The most effective way of dealing with this is to address child rearing in a consistent and rational manner from the beginning. This involves teaching them to sort through details from an early age without excessive pressure. This means taking the time to help them along and in some cases allowing them to sort out their own mistakes within reason.

This was first posted on tripod on 10/17/09; it was partially inspired by an episode of “The Practice,” where a client kills one of her parents and is unable to deal with it well. At one point she says to Eleanor during her defense when things look bad, “Tell me something good I need to hear something good.” At the end of the movie after wining on an insanity defense and finding out her sister new about the abuse she endured she saw her in the street and without thinking ran her over and killed her as well. When Eleanor showed up at the scene of the crime and found her locked in the back seat of a cruiser she repeated the quote, “Tell me something good I need to hear something good.”

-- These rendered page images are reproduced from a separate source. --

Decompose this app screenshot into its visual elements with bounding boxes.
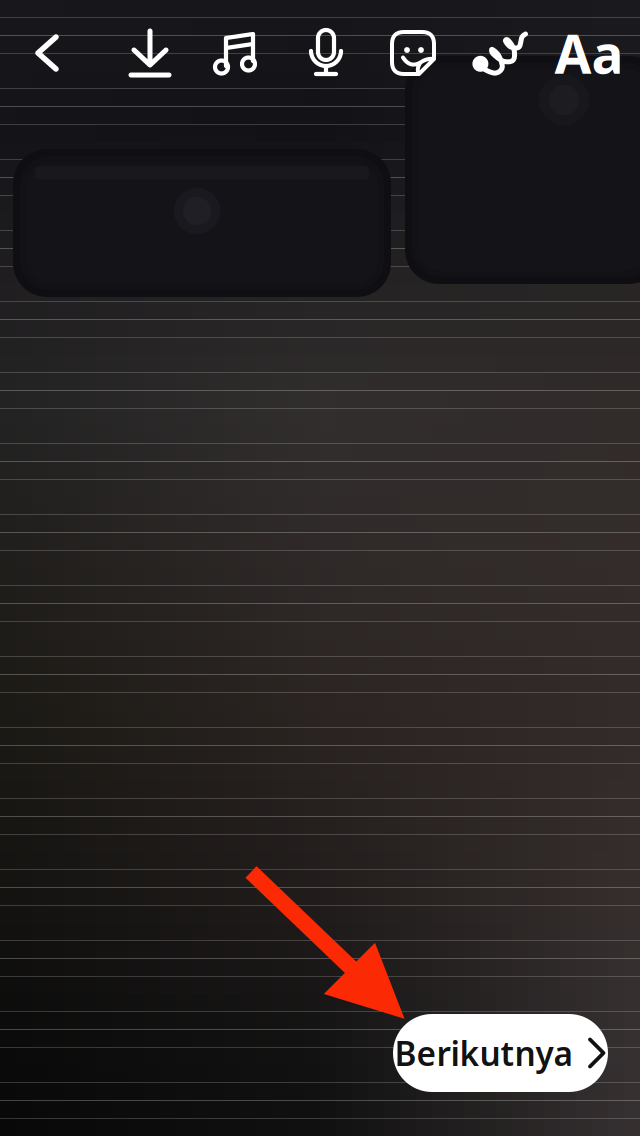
button[interactable]: Music <box>203 21 267 85</box>
staticText: Aa <box>554 18 624 88</box>
staticText: Berikutnya <box>394 1031 574 1075</box>
button[interactable]: Draw <box>470 21 534 85</box>
button[interactable]: Berikutnya <box>393 1014 608 1092</box>
button[interactable]: Voice message <box>294 21 358 85</box>
button[interactable]: Text <box>557 21 621 85</box>
button[interactable]: Back <box>15 21 79 85</box>
button[interactable]: Stickers <box>381 21 445 85</box>
button[interactable]: Save <box>118 21 182 85</box>
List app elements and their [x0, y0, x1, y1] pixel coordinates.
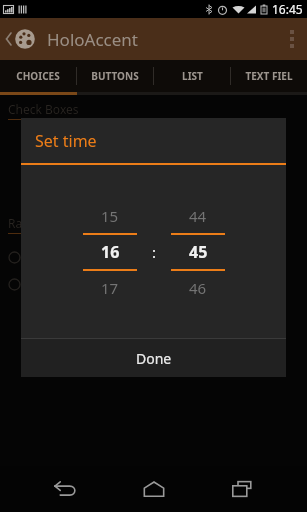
staticText: Set time	[35, 130, 97, 152]
staticText: CHOICES	[16, 69, 60, 83]
button[interactable]: Navigate up	[0, 18, 41, 60]
button[interactable]: LIST	[154, 60, 230, 92]
staticText: 46	[189, 278, 207, 298]
staticText: 15	[101, 206, 119, 226]
button[interactable]: CHOICES	[0, 60, 76, 92]
button[interactable]: More options	[277, 18, 307, 60]
button[interactable]: BUTTONS	[77, 60, 153, 92]
button[interactable]: 15	[79, 199, 141, 305]
staticText: 45	[189, 241, 208, 263]
button[interactable]: Done	[21, 339, 286, 377]
button[interactable]: 44	[167, 199, 229, 305]
staticText: HoloAccent	[47, 28, 138, 51]
staticText: 16	[101, 241, 120, 263]
staticText: Radio Buttons	[8, 215, 88, 231]
staticText: BUTTONS	[91, 69, 139, 83]
staticText: 44	[189, 206, 207, 226]
staticText: Check Boxes	[8, 101, 79, 117]
button[interactable]: Home	[130, 466, 178, 512]
staticText: TEXT FIEL	[245, 69, 293, 83]
staticText: 17	[101, 278, 119, 298]
staticText: LIST	[182, 69, 203, 83]
staticText: 16:45	[272, 1, 303, 17]
button[interactable]: TEXT FIEL	[231, 60, 307, 92]
staticText: Done	[136, 349, 172, 368]
button[interactable]: Recent apps	[218, 466, 266, 512]
staticText: :	[152, 242, 157, 262]
button[interactable]: Back	[41, 466, 89, 512]
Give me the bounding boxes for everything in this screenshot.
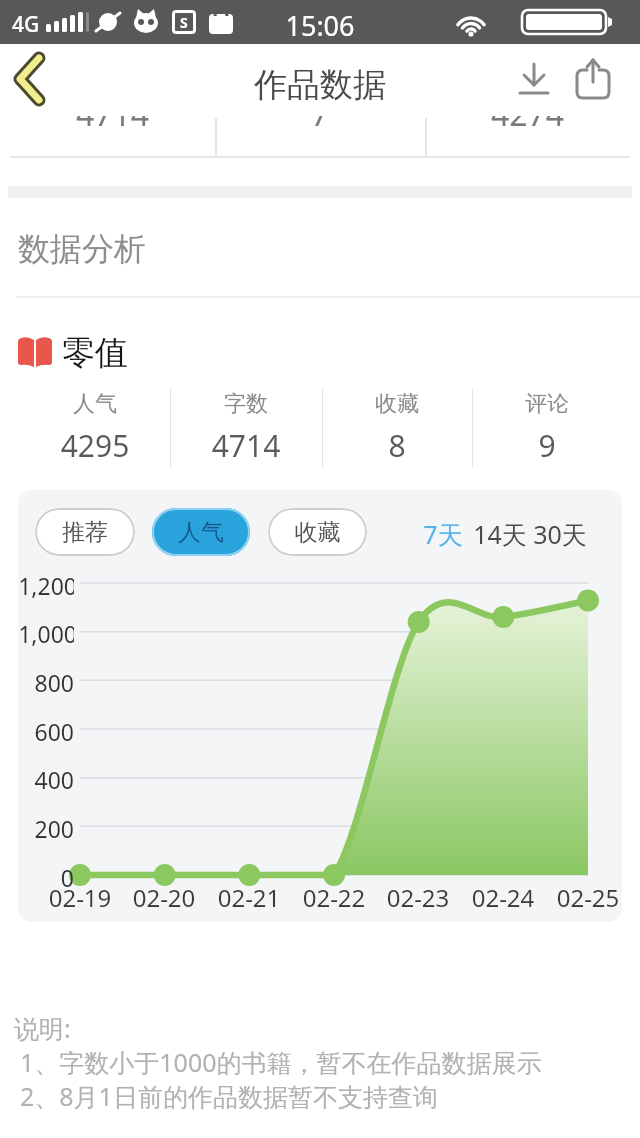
staticText: 30天 <box>525 517 595 551</box>
staticText: 零值 <box>62 332 128 374</box>
staticText: 评论 <box>472 390 622 418</box>
staticText: 推荐 <box>35 518 135 547</box>
staticText: 人气 <box>152 518 250 547</box>
staticText: 4714 <box>170 425 322 466</box>
button[interactable] <box>566 52 620 106</box>
button[interactable]: 14天 <box>465 515 535 551</box>
staticText: 02-21 <box>214 881 284 914</box>
staticText: 1,200 <box>18 570 74 601</box>
staticText: 02-24 <box>468 881 538 914</box>
staticText: 7天 <box>413 517 473 551</box>
button[interactable]: 30天 <box>525 515 595 551</box>
button[interactable] <box>508 54 560 104</box>
staticText: 8 <box>322 425 472 466</box>
staticText: 02-23 <box>383 881 453 914</box>
staticText: 400 <box>18 764 74 795</box>
staticText: 02-25 <box>553 881 622 914</box>
staticText: 2、8月1日前的作品数据暂不支持查询 <box>20 1079 438 1113</box>
staticText: 收藏 <box>322 390 472 418</box>
staticText: 02-22 <box>299 881 369 914</box>
button[interactable]: 人气 <box>152 508 250 556</box>
staticText: 说明: <box>14 1011 71 1045</box>
staticText: 字数 <box>170 390 322 418</box>
staticText: 1、字数小于1000的书籍，暂不在作品数据展示 <box>20 1045 542 1079</box>
staticText: 15:06 <box>285 7 355 44</box>
staticText: 7 <box>215 116 425 133</box>
button[interactable]: 零值 <box>0 326 640 376</box>
staticText: 02-19 <box>45 881 115 914</box>
staticText: 14天 <box>465 517 535 551</box>
staticText: 4G <box>12 10 40 39</box>
staticText: 收藏 <box>268 518 367 547</box>
button[interactable]: 人气 <box>20 385 170 475</box>
button[interactable]: 7天 <box>413 515 473 551</box>
staticText: S <box>180 13 188 32</box>
staticText: 0 <box>18 862 74 893</box>
staticText: 9 <box>472 425 622 466</box>
button[interactable]: 推荐 <box>35 508 135 556</box>
staticText: 作品数据 <box>240 64 400 106</box>
staticText: 02-20 <box>129 881 199 914</box>
staticText: 4295 <box>20 425 170 466</box>
staticText: 800 <box>18 667 74 698</box>
staticText: 数据分析 <box>18 229 146 269</box>
staticText: 200 <box>18 813 74 844</box>
staticText: 1,000 <box>18 618 74 649</box>
button[interactable]: 收藏 <box>268 508 367 556</box>
staticText: 人气 <box>20 390 170 418</box>
button[interactable]: 评论 <box>472 385 622 475</box>
button[interactable] <box>0 44 64 112</box>
button[interactable]: 字数 <box>170 385 322 475</box>
staticText: 4274 <box>425 116 630 133</box>
button[interactable]: 收藏 <box>322 385 472 475</box>
staticText: 4714 <box>10 116 215 133</box>
staticText: 600 <box>18 716 74 747</box>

(For more information on Blog see Blog description and table of context for most older posts.)

The following are the original replies when this was first posted on Open Salon.



markinjapan April 09, 2011 02:30 PM

Very interesting blog. Based on my clinical practice, I have observed that physical and emotional abuse has a very similar effect on the child (it has a significant effect on their brain development, specifically their arousal system) as sexual abuse. In fact I tend to agree with Derrick Jensen, Ra Goddess and Alex Knight ( that we are all deeply damaged by growing up in a culture of abuse and that "healing" will be a fundamental component of all successful organizing efforts.

Wilhelm Reich in The Mass Psychology of Fascism was the first to outline the role of authoritarian upbringing and the lure of fundamentalist religion and reactionary ideologies that trick working class people into voting for authoritarian politicians who enact policies that are contrary to their economic interests.

Dr Stuart Jeanne Bramhall April 09, 2011 07:09 PM

Thanks for the links; I’ll have to check them out. This is the first I heard of The Mass Psychology of Fascism, although I have read some material about the subject that is much more recent. Authoritarian upbringing can be used to virtually enslave the brain as I have indicated in other previous blogs. I assume you meant to say pseudo fundamentalist religions since they don’t really start with the fundamentals nor do they get the fundamentals right.